There are a few cases where relief was granted under Rule 60(b) (6) because of an attorney's failings, but those cases involved not merely mistake, inadvertence, or excusable neglect but extraordinary circumstances, such as mental disorders on the part of counsel. See, e.g., United States v. Cirami, 563 F.2d 26 (2d Cir.1977); P.T. Busana Idaman Nurani v. Marissa by GHR Indus. Trading Corp., 151 F.R.D. 32 (S.D.N.Y.1993); cf. Nemaizer, 793 F.2d at 63 (noting that Second Circuit has "consistently indicated a reluctance" to "accept the proposition that when counsel's conduct shows gross negligence relief to a client may be afforded under Rule 60(b) (6)"). No such extraordinary circumstances exist in this case.
Moreover, plaintiffs cannot lay all the blame on prior counsel. See Nemaizer, 793 F.2d at 62-63 ("[A]n attorney's actions, whether arising from neglect, carelessness or inexperience, are attributable to the client, *299 who has a duty to protect his own interests.... To rule otherwise would empty the finality of judgments rule of meaning."). Plaintiffs should have realized that they were not receiving the $3,600 monthly payment called for under the agreement that they had signed. Indeed, eleven months went by or almost $40,000 in missing payments before any effort was finally made to rectify the problem. In these circumstances, even assuming extraordinary circumstances existed, plaintiffs did not file the instant motion within a "reasonable time." See Truskoski v. ESPN, 60 F.3d 74, 77 (2d Cir.1995) (60(b) (6) motion filed seventeen months late not filed within reasonable time); Amoco Overseas Oil Co. v.
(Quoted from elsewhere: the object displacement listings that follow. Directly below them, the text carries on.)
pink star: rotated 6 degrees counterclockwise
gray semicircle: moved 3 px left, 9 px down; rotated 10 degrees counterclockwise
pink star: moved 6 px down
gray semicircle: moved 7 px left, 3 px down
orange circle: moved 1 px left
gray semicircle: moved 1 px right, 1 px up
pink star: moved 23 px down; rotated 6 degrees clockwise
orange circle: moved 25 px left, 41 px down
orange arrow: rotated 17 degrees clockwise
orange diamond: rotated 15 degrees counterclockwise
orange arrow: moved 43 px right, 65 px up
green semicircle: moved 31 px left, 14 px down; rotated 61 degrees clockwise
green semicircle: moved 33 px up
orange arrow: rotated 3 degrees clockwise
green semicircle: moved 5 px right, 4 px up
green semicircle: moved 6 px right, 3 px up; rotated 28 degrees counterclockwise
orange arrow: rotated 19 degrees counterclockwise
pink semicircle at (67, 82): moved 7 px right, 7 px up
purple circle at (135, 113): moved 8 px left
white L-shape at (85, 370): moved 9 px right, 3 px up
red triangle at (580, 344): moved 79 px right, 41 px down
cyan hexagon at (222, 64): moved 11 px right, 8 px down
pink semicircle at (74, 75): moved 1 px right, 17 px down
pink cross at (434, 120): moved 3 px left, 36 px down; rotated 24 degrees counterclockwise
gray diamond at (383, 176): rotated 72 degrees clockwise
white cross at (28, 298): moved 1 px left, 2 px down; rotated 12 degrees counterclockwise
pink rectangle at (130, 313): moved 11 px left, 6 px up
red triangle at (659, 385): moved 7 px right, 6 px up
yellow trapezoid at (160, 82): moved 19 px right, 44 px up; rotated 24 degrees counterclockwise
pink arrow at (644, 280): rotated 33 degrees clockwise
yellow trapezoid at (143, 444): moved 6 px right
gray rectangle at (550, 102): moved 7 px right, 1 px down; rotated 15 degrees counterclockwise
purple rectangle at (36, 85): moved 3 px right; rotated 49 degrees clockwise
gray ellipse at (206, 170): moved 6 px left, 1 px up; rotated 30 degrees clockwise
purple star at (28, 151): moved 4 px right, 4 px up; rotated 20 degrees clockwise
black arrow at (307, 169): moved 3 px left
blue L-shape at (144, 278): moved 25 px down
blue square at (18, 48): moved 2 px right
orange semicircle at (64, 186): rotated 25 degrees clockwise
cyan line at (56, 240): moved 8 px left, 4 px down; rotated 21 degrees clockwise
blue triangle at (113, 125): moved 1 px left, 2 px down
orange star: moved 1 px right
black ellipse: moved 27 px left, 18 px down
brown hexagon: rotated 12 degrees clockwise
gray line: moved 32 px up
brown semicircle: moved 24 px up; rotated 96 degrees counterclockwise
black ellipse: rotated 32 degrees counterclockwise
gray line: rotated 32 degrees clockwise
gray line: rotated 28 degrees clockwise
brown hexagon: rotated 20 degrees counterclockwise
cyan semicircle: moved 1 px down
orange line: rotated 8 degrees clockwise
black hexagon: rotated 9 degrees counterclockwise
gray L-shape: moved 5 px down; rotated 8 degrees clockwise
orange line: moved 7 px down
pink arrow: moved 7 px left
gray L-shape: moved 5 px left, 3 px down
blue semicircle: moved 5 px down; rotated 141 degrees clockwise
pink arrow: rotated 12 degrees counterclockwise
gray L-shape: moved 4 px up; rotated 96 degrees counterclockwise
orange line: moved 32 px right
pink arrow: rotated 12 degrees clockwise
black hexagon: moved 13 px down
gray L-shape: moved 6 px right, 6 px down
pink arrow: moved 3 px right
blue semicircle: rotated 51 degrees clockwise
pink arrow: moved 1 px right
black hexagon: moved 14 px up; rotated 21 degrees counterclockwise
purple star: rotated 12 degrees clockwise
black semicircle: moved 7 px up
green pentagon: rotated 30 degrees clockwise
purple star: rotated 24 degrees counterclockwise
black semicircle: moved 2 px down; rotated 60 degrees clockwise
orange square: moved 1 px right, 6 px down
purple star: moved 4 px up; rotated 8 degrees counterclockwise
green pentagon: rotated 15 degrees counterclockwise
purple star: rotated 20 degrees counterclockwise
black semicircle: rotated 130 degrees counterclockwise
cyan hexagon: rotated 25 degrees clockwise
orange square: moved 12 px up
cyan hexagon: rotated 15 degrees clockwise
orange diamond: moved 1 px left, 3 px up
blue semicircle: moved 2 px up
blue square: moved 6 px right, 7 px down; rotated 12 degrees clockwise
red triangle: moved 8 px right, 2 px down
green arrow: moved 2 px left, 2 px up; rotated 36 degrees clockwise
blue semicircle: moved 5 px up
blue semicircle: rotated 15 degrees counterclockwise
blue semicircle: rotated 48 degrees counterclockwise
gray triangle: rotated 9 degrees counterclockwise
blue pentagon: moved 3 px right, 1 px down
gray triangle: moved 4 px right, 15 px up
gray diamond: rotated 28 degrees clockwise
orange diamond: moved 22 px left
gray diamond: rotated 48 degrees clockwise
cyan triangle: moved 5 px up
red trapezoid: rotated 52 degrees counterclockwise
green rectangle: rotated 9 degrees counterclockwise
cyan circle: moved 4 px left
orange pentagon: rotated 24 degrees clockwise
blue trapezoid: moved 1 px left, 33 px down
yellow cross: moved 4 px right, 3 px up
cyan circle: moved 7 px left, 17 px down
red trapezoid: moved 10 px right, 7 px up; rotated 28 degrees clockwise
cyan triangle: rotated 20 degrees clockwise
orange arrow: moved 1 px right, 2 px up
Compagnie Nationale Algerienne de Navigation, 605 F.2d 648, 656 (2d Cir.1979) (60(b) (6) motion filed one year after order entered not filed within reasonable time).
The Court is mindful that denial of plaintiffs' motion may lead to a harsh result and a potential windfall to a perhaps undeserving defendant. But, "[i]n deciding a Rule 60(b) motion, a court must balance the policy in favor of hearing a litigant's claims on the merits against the policy in favor of finality." Kotlicky v. United States Fidelity & Guaranty Co., 817 F.2d 6, 9 (2d Cir.1987).
In the present case, in view of the extraordinary length of the delay and the absence of any legitimate excuse for plaintiffs' failure to move for relief on a timely basis, a balancing of the competing policy considerations weighs in favor of finality. Moreover, it is not at all clear that plaintiffs are without any recourse. Although the Court's denial of the instant motion forecloses plaintiffs from pursuing their original claims under ERISA, plaintiffs may still have a cause of action for breach of contract against defendant based on the settlement plaintiffs could prevail on such a claim by proving that the parties entered into a binding settlement agreement that defendant has breached. In addition, of course, plaintiffs may have a claim against prior counsel.
Accordingly, the request for relief under Rule 60(b) (6) is denied as well.
For the foregoing reasons, plaintiffs' motion to vacate the November 20, 1995 order of dismissal and to reinstate this action is denied.